いつか俺だけに笑いかけてくれたら、俺、死んでもいい!

「相変わらず、見詰めちゃって。そんなに好きなら押し倒しでもすりゃいいのに」
マスターが他のお客さんと話している隙に、カウンターの向こうから真幸さんが囁いた。
「けしかけても無駄ですよ」
俺はちょっと冷淡に云う。大体、この人は綺麗だからこんなことが云えるんだと思う。真幸さんはスレンダーな体躯に、女っぽくは無いが綺麗な顔をしている。それと目元の泣きボクロが、なんとも云えない色っぽさをかもし出していて、ノンケでさえ落ちるんだ。
「真幸さんは、今日は待ち合わせか何かで?」
羨ましがっていても、仕方が無い。話題を変えることにしたが、その答えも俺の気分をよりいっそう沈ませるものだった。
「うん。君の嫌いなヒロとね」
「やだな。嫌ってなんかいませんよ」
そんなのが嘘だなんて、真幸さんにはお見通しだろう。
客のえり好みなど、商売にあってはならないことだとは、百も承知しているが、やはり俺は『ヒロさん』が苦手だった。

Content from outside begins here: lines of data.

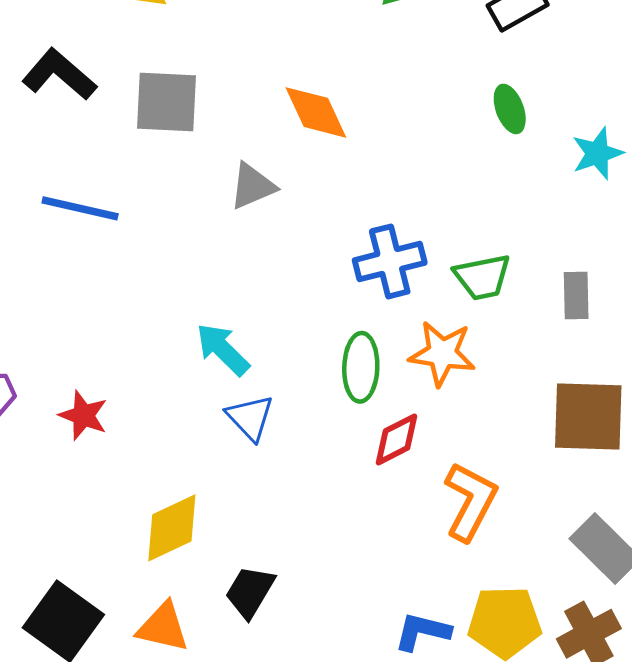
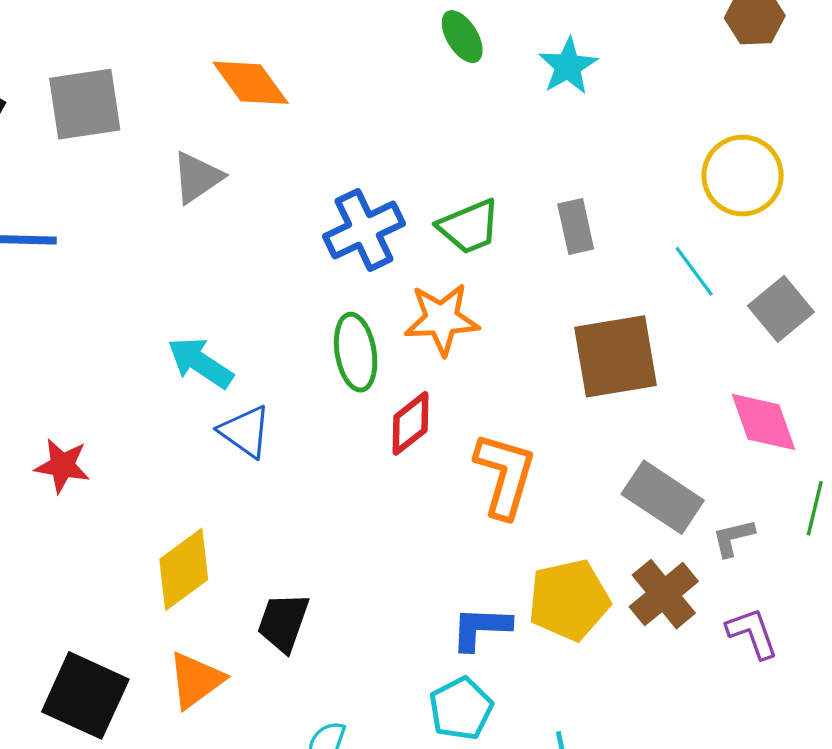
orange triangle: (163, 627) -> (196, 680), turned -38

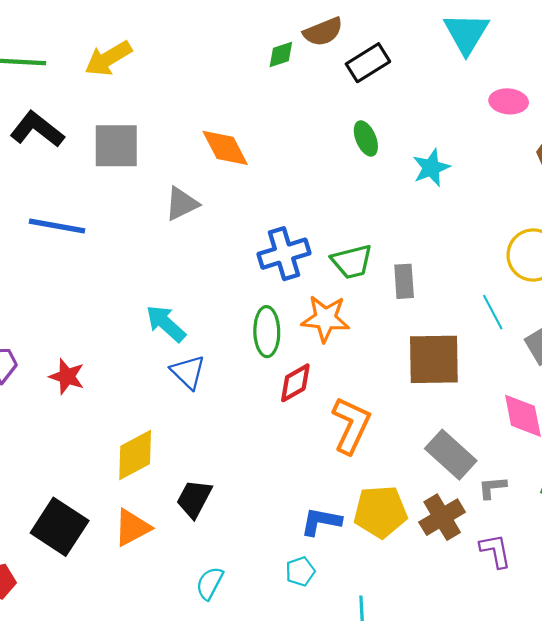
gray rectangle: (576, 226) -> (404, 281), moved
cyan pentagon: (461, 709) -> (300, 571), size x0.7

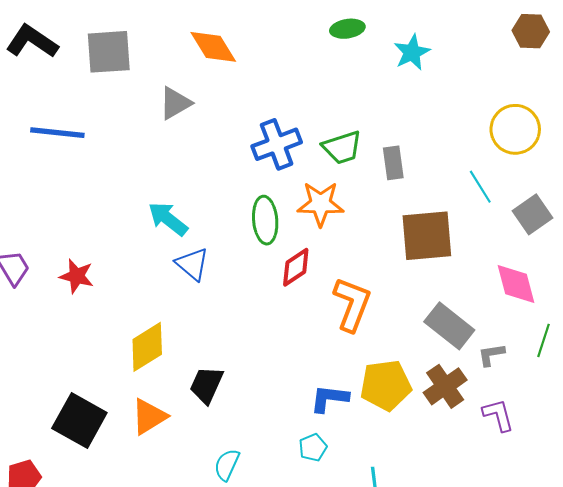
green ellipse: (366, 138) -> (347, 29), turned -72

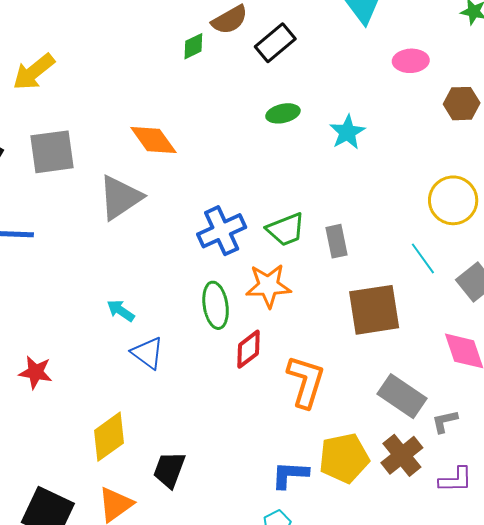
gray triangle: (175, 103) -> (120, 197), size x1.4
cyan arrow: (168, 219) -> (121, 311), size x0.7
purple L-shape: (498, 415) -> (456, 480), turned 108

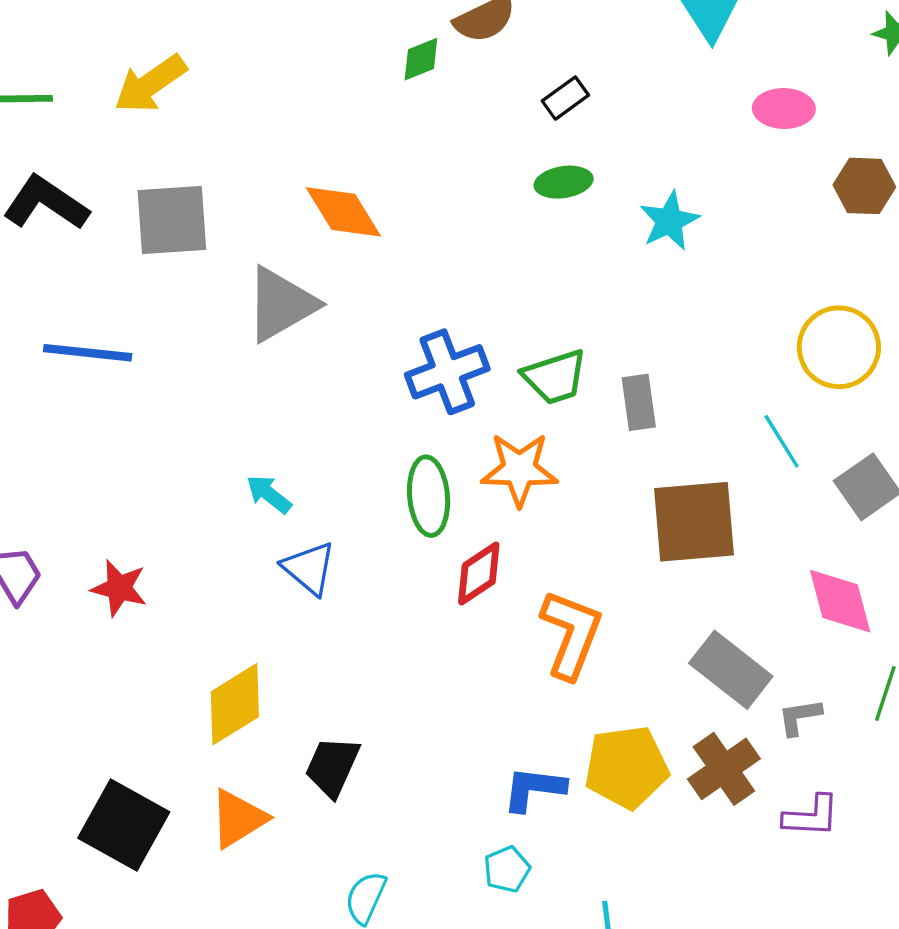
black rectangle: (275, 43) -> (565, 98), moved, size x0.7

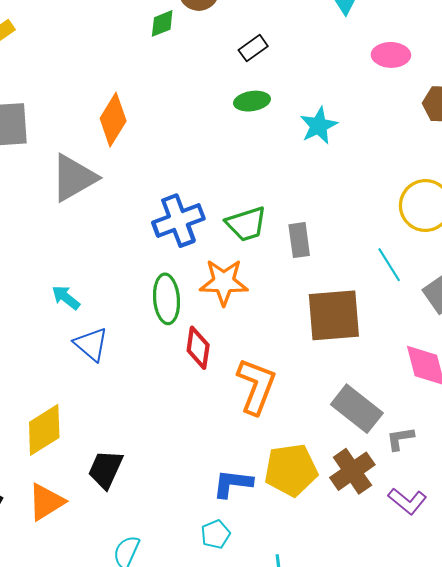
orange diamond: (343, 212) -> (113, 120), turned 63
red diamond: (479, 574) -> (198, 348), turned -48
purple L-shape: (811, 816) -> (407, 501), turned 36

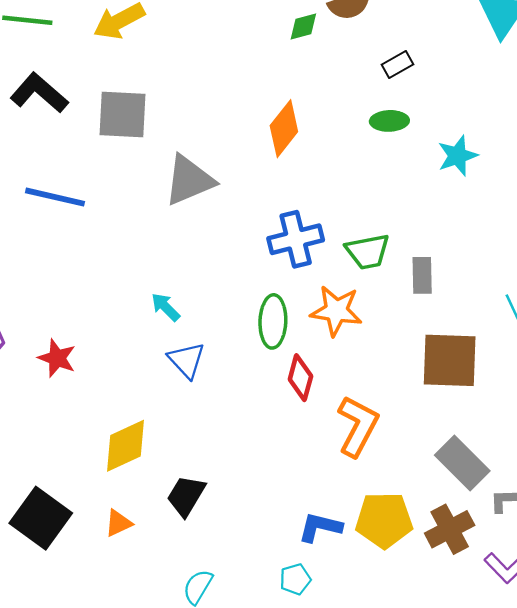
orange diamond: (113, 120) -> (284, 129), moved
orange triangle: (46, 502) -> (118, 523), size x0.7

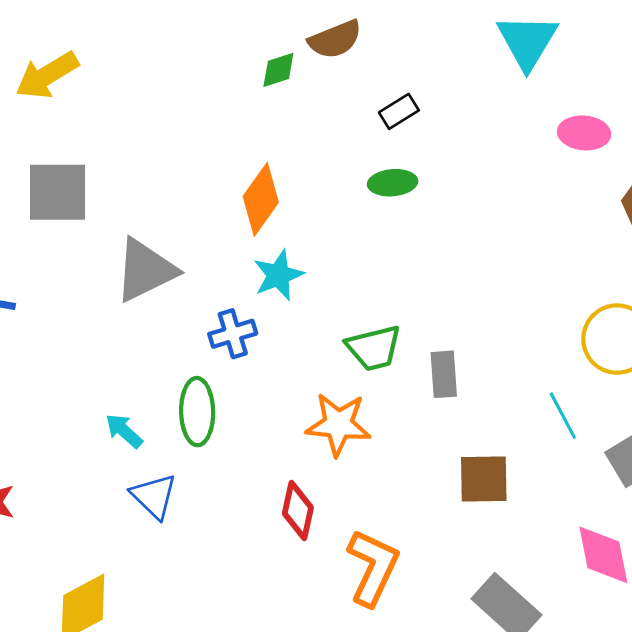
cyan star: (458, 156) -> (278, 275), moved
blue cross: (296, 239) -> (233, 334), moved, size x0.7
green ellipse: (273, 321) -> (197, 412), moved
brown square: (450, 360) -> (484, 479), size x0.7

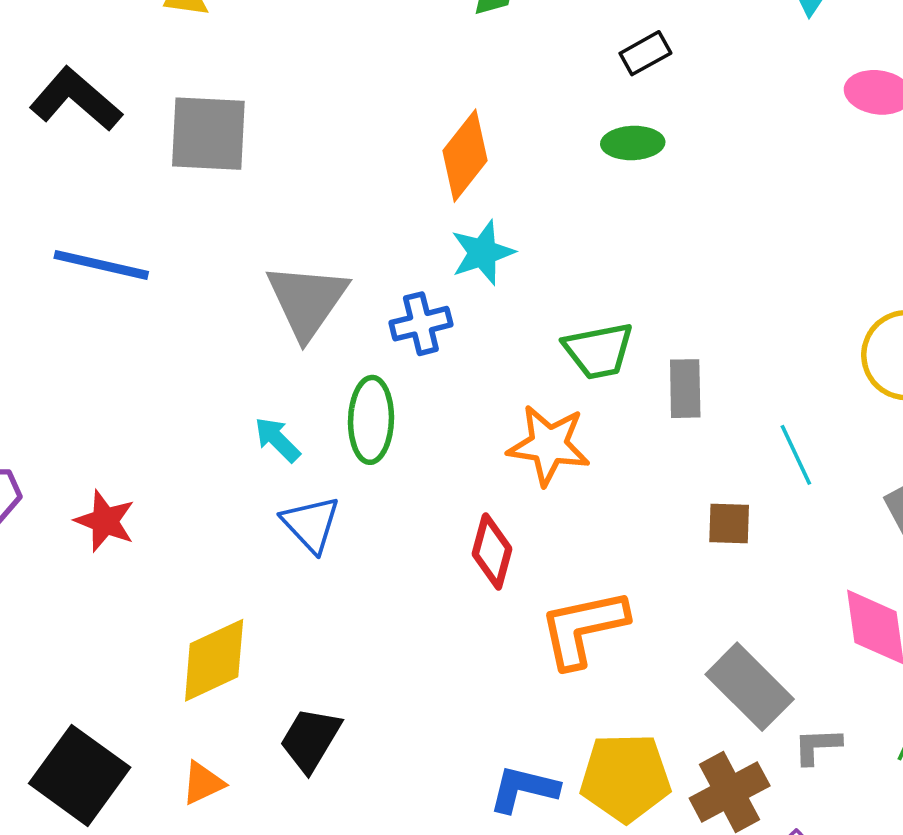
gray triangle: (145, 270) -> (307, 301), moved, turned -32
cyan line: (563, 416) -> (796, 455), moved
brown square: (484, 479) -> (729, 524), size x0.7
orange L-shape: (373, 567) -> (583, 628), turned -130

別にヒロさんが酔ってあばれるとか、シモの始末が悪いとか云うことは、まったく無い。酒は綺麗に呑む人だし、口説きもスマートで、無理強いもしない。若いお客から相談を受けると、真摯に応えている。
じゃ、何が気に入らないのかって?
「君の心配も、杞憂に終わりそうだよ」
真幸さんは、クスリと微笑んで片手を挙げた。
「ヒロちゃん、いらっしゃい」
真幸さんが声を掛けるよりも早く、マスターはその人に気付き、声を掛ける。
その人も、マスターに柔らかい微笑を見せていた。
「マスター。お久しぶりです。圭くんも」
そう、この人が『ヒロさん』。マスターには劣るけど、鍛えられた見事な体躯の持ち主だ。かっちりとしたスーツの良く似合う体型で、もう少し背が高ければ、モデルといわれても納得しそうだ。
「真幸も久しぶりだな」
「ホントにお見限りだよねぇ? 女子高生でもあるまいし、オトコが出来た途端にソレ?」
「云うなよ。ほれ、これがお前の見たがってた俺のツレだよ」
ヒロさんが身体をずらすと、後ろの背の高い男が立っているのが見える。え? ツレって???
「佐伯…英次、です」
ものすごく不機嫌そうな顔でソコに立っている人に、おそらく、店にいた全員が見惚れてしまったんじゃないかと思う。
とにかく、見たこと無いくらい綺麗な男だった。
かといって、女っぽいワケでは決して無い。その美しさはあくまでも硬質な男のものだ。
「へぇ。すっごい綺麗な人じゃないか。ヒロちゃんが見せたがらない訳だ」
「べ、別にそんなんじゃ………」
感嘆したように云う真幸さんの言葉に、ヒロさんが慌てて反論している。
「俺があんたらの見世物になりたくなかっただけだ。それに、俺がいるんだから、こんな店に出入りする必要もないだろう」
「ナニそれ? 聞き捨てならないね。こんな店って、どんな店さ」
佐伯さんの台詞に、真幸さんが顕著に反応する。あらら、始まったよ。
「るせぇ。お前が出入りしてるようなトコと一緒にすんな! 俺は男漁りにきてたんじゃねぇ!」
ムッとした口調でヒロさんが佐伯さんを睨んだ。佐伯さんは舌打ちして、押し黙る。
「ヒロちゃん、いいのかい? 先週から祥くん帰って来てるけど」
マスターは置いてあるヒロさんのボトルから、ワンフィンガーを二つ並べた。ちぇっ。マスターすぐに逃がす気だよ。
「ゲっ? マジ? おい真幸、今度呑み直すぞ」
「なーんだ、祥のヤツと対決させないんだ~? そっちのカレ」
「冗談だろ。俺、最近、揉め事はノーサンキューよ」
置かれたグラスを一気に煽って、札を数枚置いていこうとしたヒロさんの腕を、佐伯さんはぐいっと掴んで座らせる。
「おい、俺に解るように説明しろ。祥ってダレだ?」
「お前、目がいただけないよ。座ってるじゃん」
「いいから、話せ!」
「解ってんだろ? ヤボはよそうぜ」
佐伯さんの鋭い視線から目をそらしたヒロさんは、とぼけた口調で言い放つ。隠す気が無いのか、それとも、隠しても無駄だと思ってるのか、その口調からは想像出来なかった。